- WHAT TO WORK ON:
Report the count of lines containing the word "Eventos" in the entries below, and nothing more.

- RECORDS PROVIDED:

::::::::

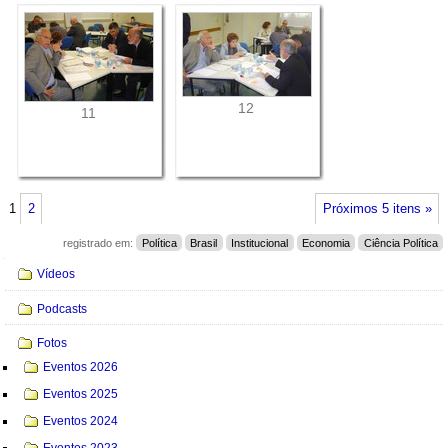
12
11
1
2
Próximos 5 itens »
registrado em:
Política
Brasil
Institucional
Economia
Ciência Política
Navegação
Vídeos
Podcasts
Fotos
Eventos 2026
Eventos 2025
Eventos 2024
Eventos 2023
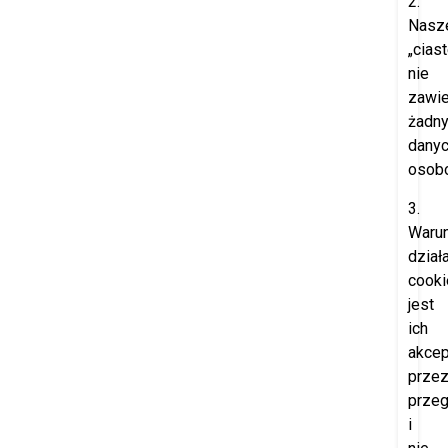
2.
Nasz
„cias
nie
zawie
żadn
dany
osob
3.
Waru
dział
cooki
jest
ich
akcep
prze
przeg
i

::::::::

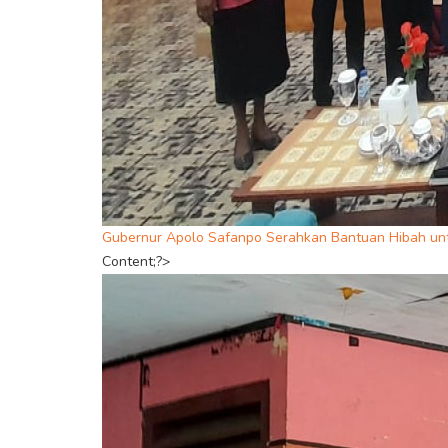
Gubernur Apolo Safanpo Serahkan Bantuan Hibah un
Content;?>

::::::::

- EXERCISE ANSWER:
4